Memorial Chorten: Referred to as the Memorial Chorten, it’s actual name is Gongzo Chorten or Gyaldren Chorten. The Chorten (Stupa) is a chief landmark in the Capital city and is also a very sacred place of worship for the local eople. The idea of the chorten was conceptualized by the 3rd King His Majesty Jigme Dorji Wangchuck to ward off negative energies. After His Majesty’s demise, the Chorten was built in his memory by the 4th King and the Queen Mother in 1972. Many old people come here early in the morning to circumambulate and say their prayers in the hopes of garnering enough good karma for their afterlife; they are joined by the middle and the younger generation in the evenings who also come to do either the same thing or to just relax their mind. The doors of this stupa remain mostly closed except on holy days. Inside, there are three stories and on each floor are statues of protective deities.

Motithang Takin preserve: The Motithang Takin Preserve also known as the Thimphu Zoo by many is a small natural preserve for the Takin Bhutan‟s national animal. It was originally a mini zoo, but it was converted in a preserve later on as the Takin.
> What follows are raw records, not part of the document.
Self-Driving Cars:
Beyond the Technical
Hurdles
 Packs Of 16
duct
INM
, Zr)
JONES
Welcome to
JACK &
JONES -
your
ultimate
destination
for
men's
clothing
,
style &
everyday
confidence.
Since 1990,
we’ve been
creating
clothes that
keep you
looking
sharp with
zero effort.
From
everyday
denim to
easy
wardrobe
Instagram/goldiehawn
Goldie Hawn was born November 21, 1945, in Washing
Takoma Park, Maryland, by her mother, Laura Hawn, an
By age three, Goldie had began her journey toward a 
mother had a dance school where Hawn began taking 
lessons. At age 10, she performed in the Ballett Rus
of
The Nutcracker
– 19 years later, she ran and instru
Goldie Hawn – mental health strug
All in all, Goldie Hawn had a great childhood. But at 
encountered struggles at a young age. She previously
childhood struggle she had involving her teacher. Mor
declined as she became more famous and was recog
The mini zoo contained a small number of Takin but the King of Bhutan later decreed that it was improper for a Buddhist nation to keep an animal in captivity. The animals were set free and the zoo was shut down, but for some reason the Takin refused to leave the area for the forests nearby. Instead the animals were frequesntly found roaming around the streets of the capital city in search for food. As a result the government decided to demarcate an 8 acre fenced location as the Motithang Takin Preserve. The preserve is a forested preserve that mimics the Takin‟s natural habitat, in addition to the Takin there are a few musk deer and barking deer that live inside the preserve. There are plans to expand the preserves collection to include other rarely seen animals that live in Bhutan, currently the preserve plans to add the Red Panda and the Himalayan Serow to the preserve.
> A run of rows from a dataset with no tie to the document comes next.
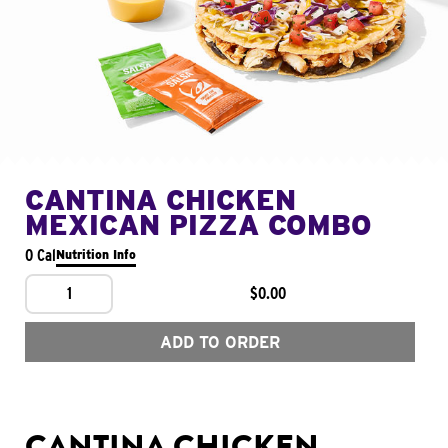
CANTINA CHICKEN
MEXICAN PIZZA COMBO
0 Cal
Nutrition Info
1
$0.00
ADD TO ORDER
CANTINA CHICKEN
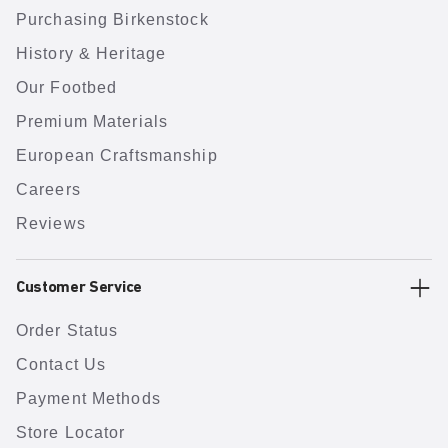
Purchasing Birkenstock
History & Heritage
Our Footbed
Premium Materials
European Craftsmanship
Careers
Reviews
Customer Service
Order Status
Contact Us
Payment Methods
Store Locator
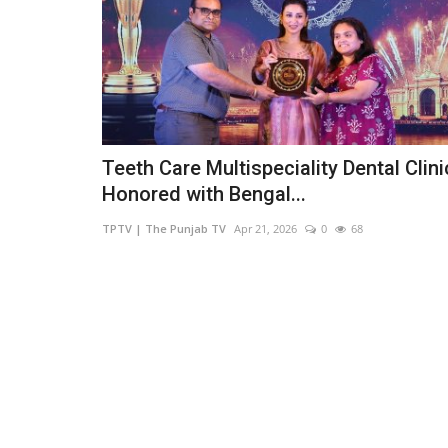
Teeth Care Multispeciality Dental Clini
Honored with Bengal...
TPTV | The Punjab TV
Apr 21, 2026
0
68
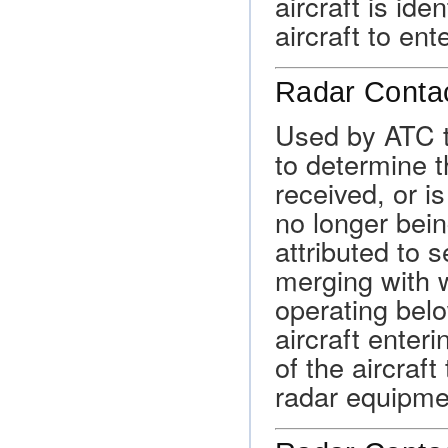
aircraft is ide
aircraft to ent
Radar Contac
Used by ATC to
to determine th
received, or is
no longer bei
attributed to s
merging with w
operating belo
aircraft enteri
of the aircraft
radar equipme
Overnight at a hotel in Thimphu

 

 



Day 3: Thimphu – Punakha

Post early breakfast, drive to Punakha. On the way, stop at Dochula Pass (3,100 m), where on a sunny day, you can get stunning views of the Himalayan ranges. The Dochu La Pass is probably the best known mountain pass in Bhutan. Located at an altitude of 3150 meter above sea level, the Dochu La Pass is about 30 kilometer away from the capital city Thimphu and the road to Punakha. On a clear day the pass offers visitors a spectacular view of the majestic eastern Himalayan Ranges. A cup of hot coffee or tea at the pass has almost become part of tradition for people travelling to and fro from Punakha to the capital city.

There is a small cafeteria at the pass that offers a chance for travelers to enjoy a hot beverage or a snack, it is located just off the road and overlooks the pass and is an ideal place to sit back, relax and enjoy the view. Another striking feature at the pass are the 108 Druk Wangyal Khangzang Chortens, that were built for the well-being of all sentiment beings on earth. The 108 Chorten were built as a tribute to the Kings of Bhutan for their selfless service and leadership they offer to the people of Bhutan. These Stupas or Chortens also represent the peoples love, appreciation and loyalty towards the country’s King.

Continue drive towards Punakha, and visit Chimi Lhakhang (Temple of Fertility), it is dedicated to Lam Drukpa Kuenley (Divine Mad Man) and is the place from where Phalluses originated as the symbol of fertility and protection and can be seen everywhere in Bhutan, on house walls and roofs and altars.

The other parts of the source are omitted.